Here, in Argentina, where I am traveling to attend a conference, people use ‘vos’ instead of ‘tú’ as the second person singular pronoun.

This is not what I learned as a student of Spanish, first, briefly, in highschool, and later, much more extensively, in France, as an adult. I learned Spanish mainly from Spaniards. Spaniards don’t necessarily agree among themselves as to what constitutes proper Spanish. Speakers from Asturias don’t sound anything like speakers from, say Estremadura or Andalucia. But Spaniards all agree that the second person singular pronoun is ‘tú’. No one had ever bothered to tell me about ‘vos’.

Yet ‘vos’ is no minor local quirk. It is used in what is refered to as Rioplatense Spanish, in other words, Argentina, Uruguay and Paraguay, and to a lesser extent in many other countries, ranging from Chile to Central America to bits of Colombia and Venezuela. That’s a lot of people. more than the total population of Spain.

To at least to try to use ‘vos’ instead of ‘tú’, while I’m here, is, of course, irresistible–at the risk of sounding even more confused than I aleady am. So what if I get it wrong? I am a foreigner–a ‘forastera’. I’m allowed to be confused. So in I dive, asking the taxi driver “tenés el cambio?” instead of ‘tienes’ (more later on the topic of asking for change in this country–that’s an entry all to itself).

More on vos or voseo:


In a foreign language, social awkwardness is multiplied one hundred fold. If you’re slightly shy and a bit awkward in your own language, then in the new language it’s the same, only worse. The only difference is you have no hope of truly connecting, so you don’t even try. Instead of a full-fledged personality, you settle for a persona. You’re “the foreigner”.

Being the foreigner is not a bad deal. Au contraire, It makes you special. If you avoid other expats, If you wait patiently, inevitably someone will adopt you, take you home, and show you off to their friends.

You will meet interesting people. You won’t “get” them. You can never know what they know, or understand their experience, but, as your communication skills improve, you can get a glimpse–more than a glimpse–of a different reality. For a moment, you forget yourself, and when you come back to yourself, you find that you have grown.


This blog is about my life in Spanish. I am not a native Spanish speaker. Spanish is a language I learned late in life, after my mother died. That was 10 years ago. She was 62–far too young. I was 38, and I suddenly realized that I was not going to live forever, and that whatever I wanted to do, I had better do now. There were two things I had always wanted to do: learn Spanish and play the cello.

This blog is mainly about Spanish, which I will never speak as well as I speak my native languages, French and English. In Spanish, I will always be something of an impostor. I will never really understand it or truly know it from the inside. It will never trip off my tongue effortlessly.

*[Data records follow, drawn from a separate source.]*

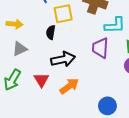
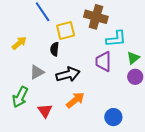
yellow arrow: (15, 24) -> (19, 43), turned -42
gray triangle: (20, 49) -> (37, 72), moved
red triangle: (41, 80) -> (45, 111), moved

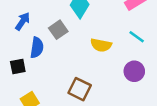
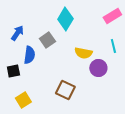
cyan line: (137, 37) -> (113, 46), turned 40
purple circle: (134, 71) -> (98, 68), moved

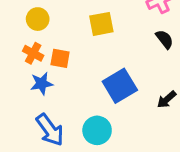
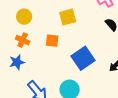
orange square: (60, 58) -> (52, 41), moved
blue star: (42, 83) -> (17, 62), moved

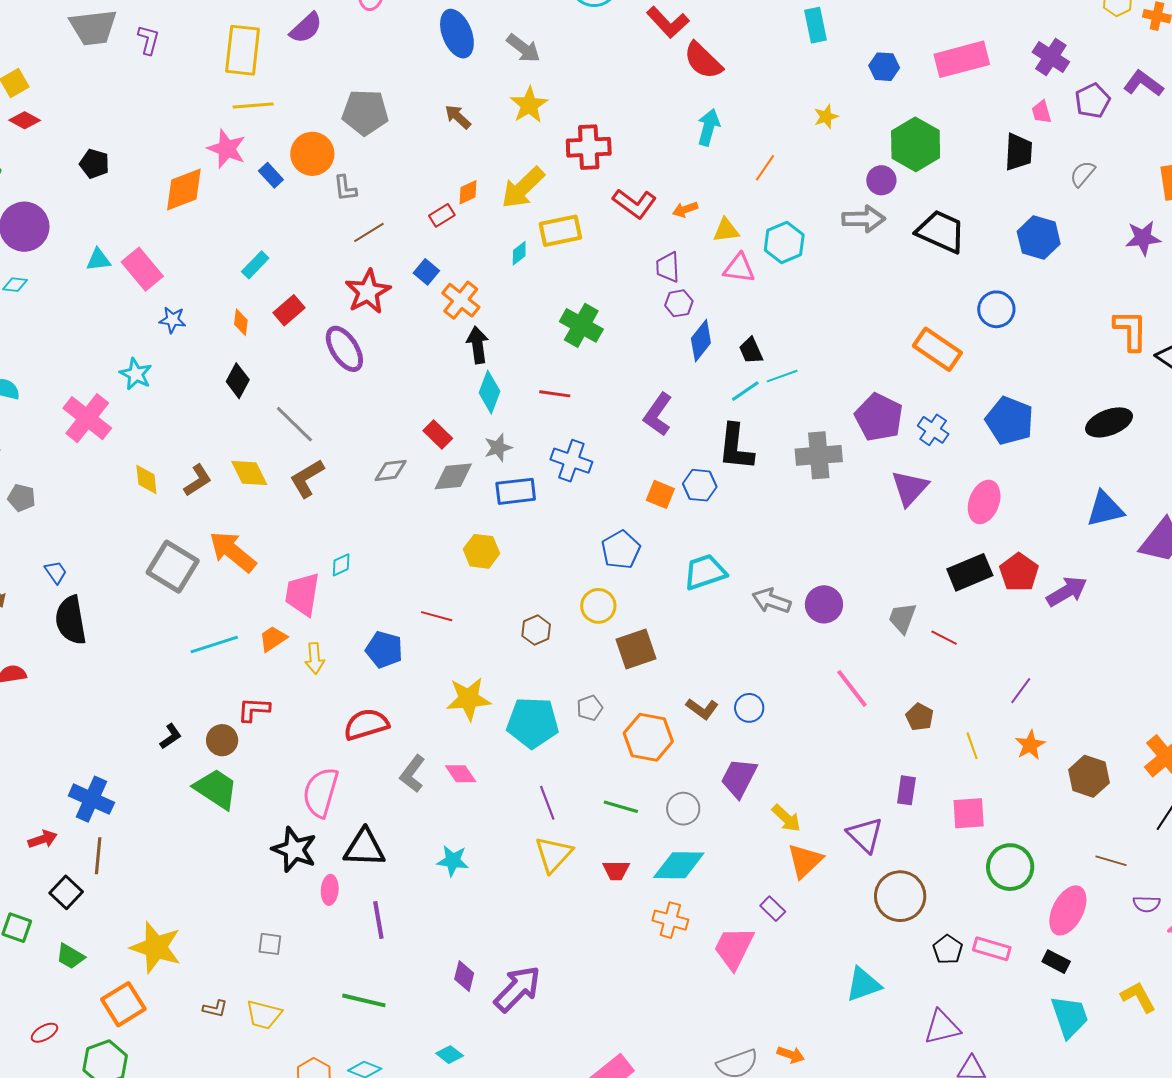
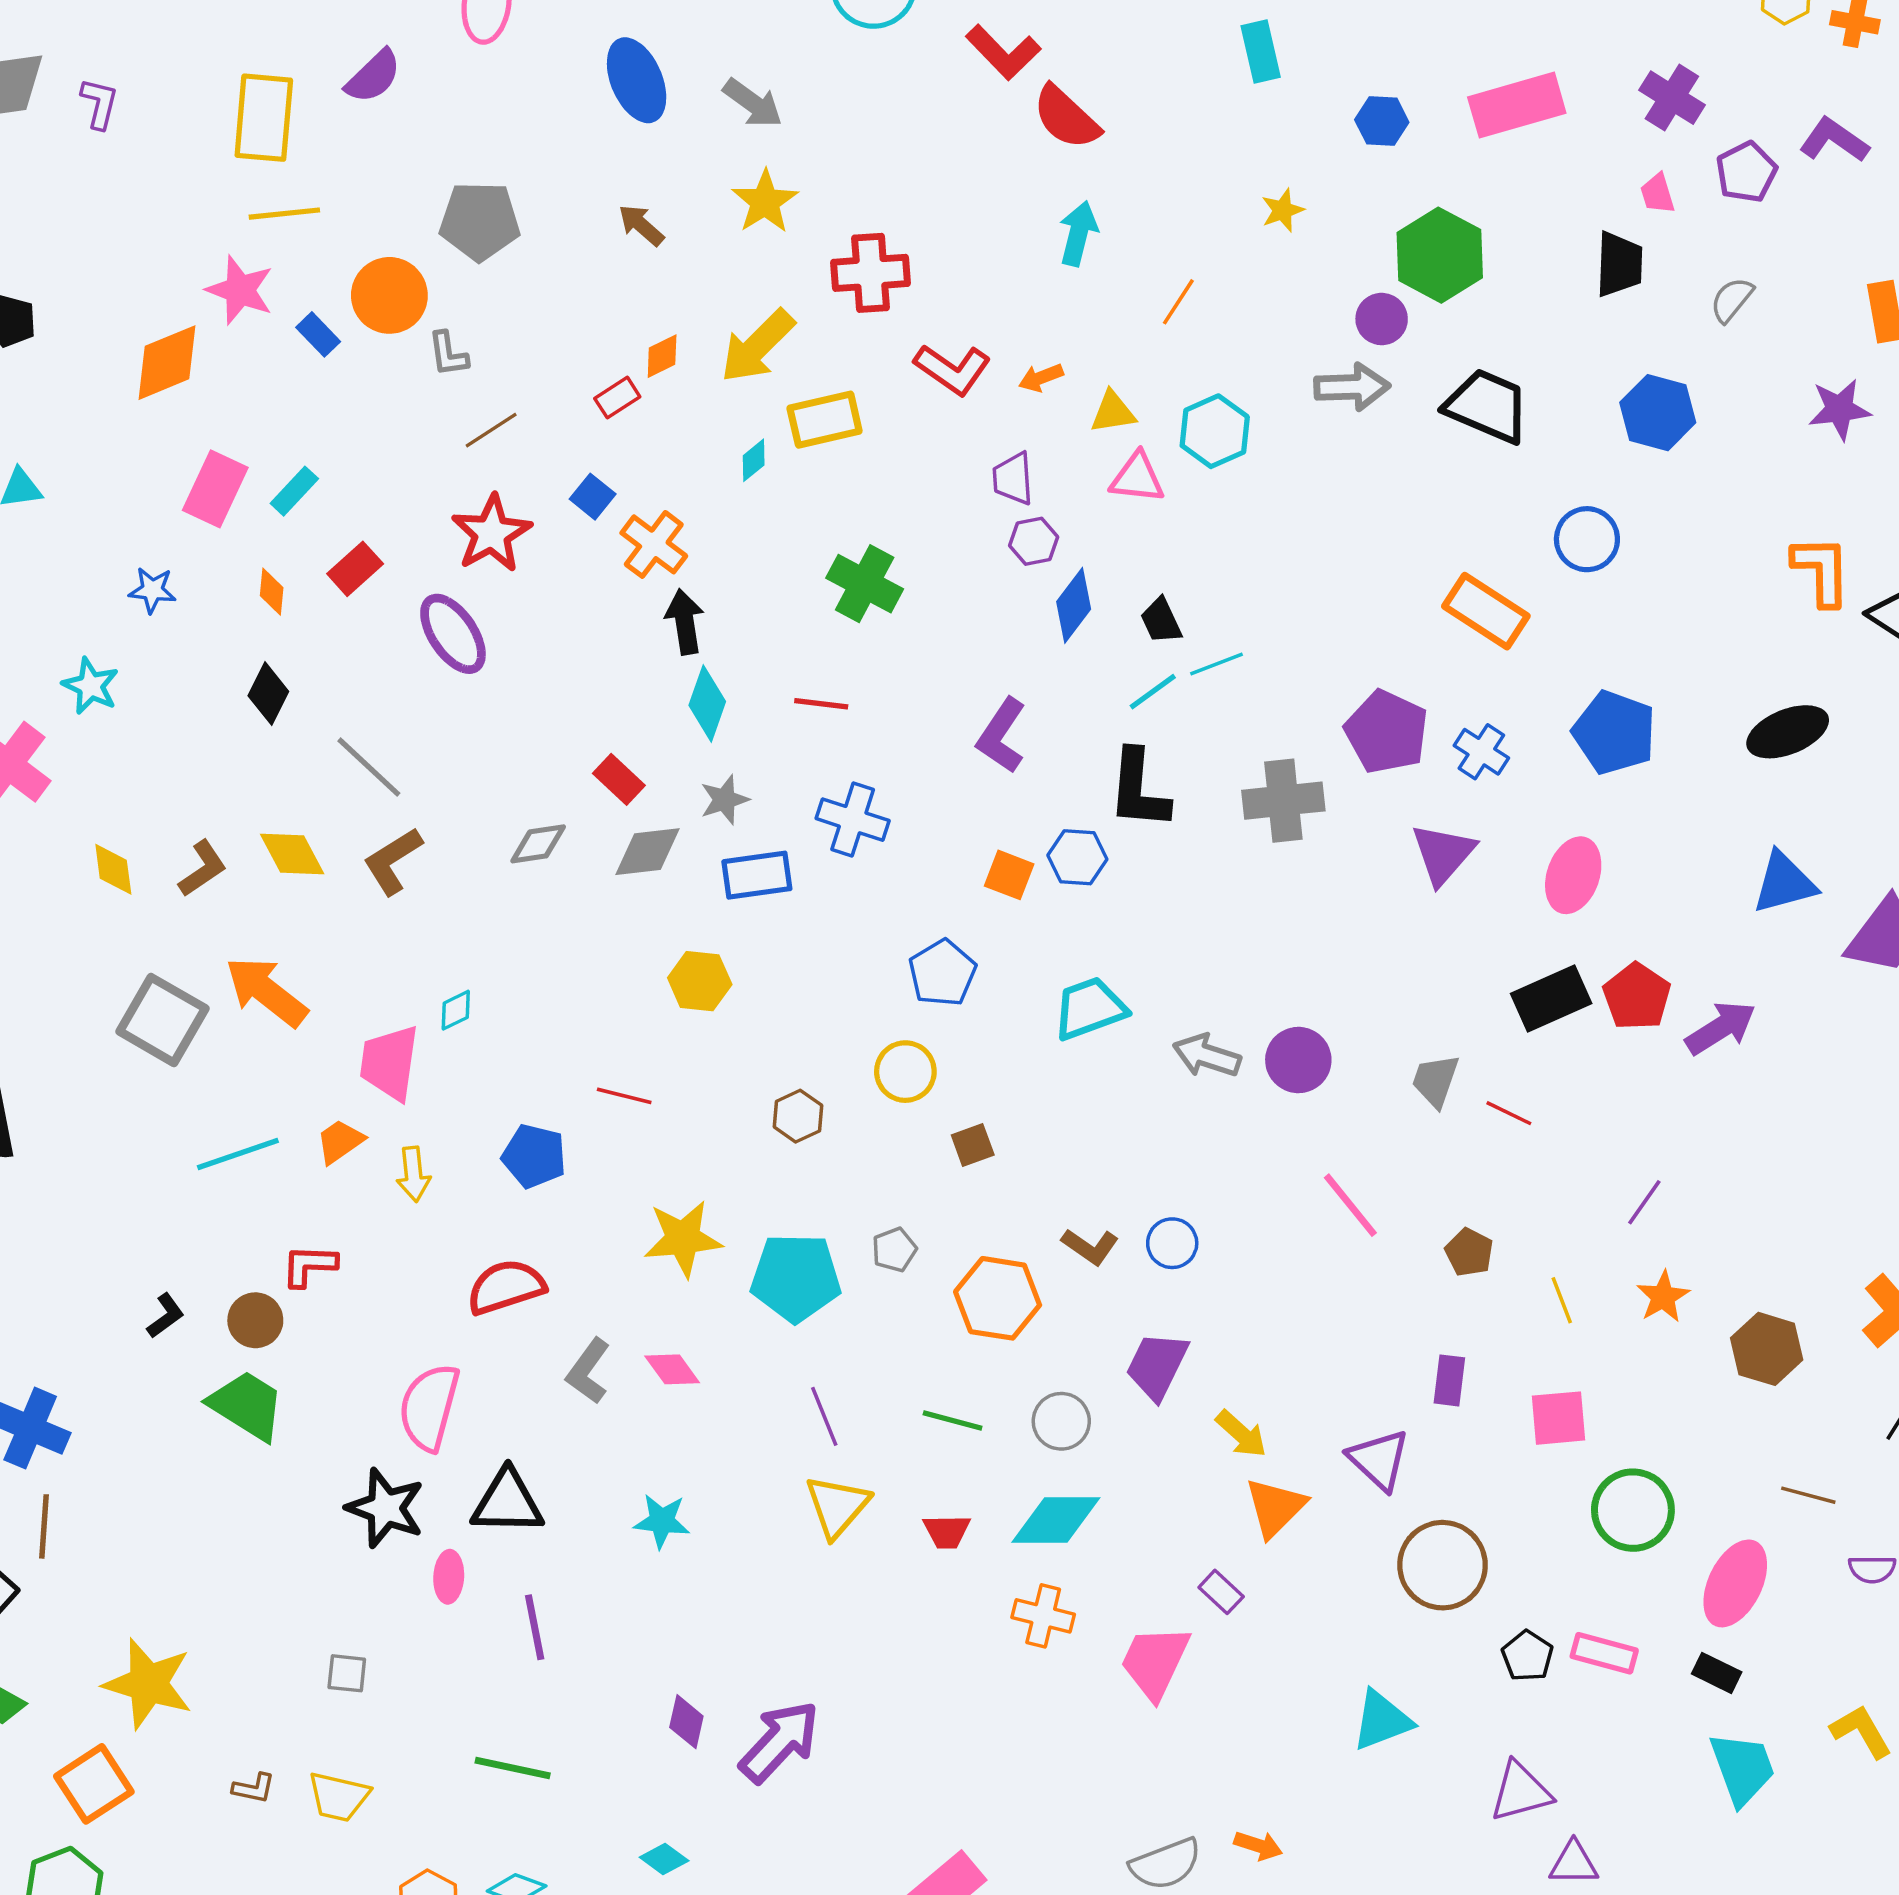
pink rectangle: (142, 269) -> (215, 489), moved, turned 66
brown square: (636, 649) -> (973, 1145), size x0.6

Learning a language is a hopeless, futile quest, but all the better. As Cyrano de Bergerac (an impostor himself) would have it, “c’est bien plus beau lorsque c’est inutile.” I know, I know, that’s French. A reference to Quijote would undoubtedly be more appropriate. Desafortunadamente (my favorite word in Spanish–impossible not to get it wrong), I have yet to read that great classic: another item on my seemingly endless list of “Things To Do in Spanish”.

In the process of discussing Spanish, I may also touch on other topics that matter to me: work, music (I did learn the cello, by the way), books, relationships, exercise, cooking, children, friends, family–what are blogs for if not to share all sorts of personal details with the universe–is someone out there?

Dear Reader, should you turn out to exist, your input and comments are highly valued and eagerly awaited.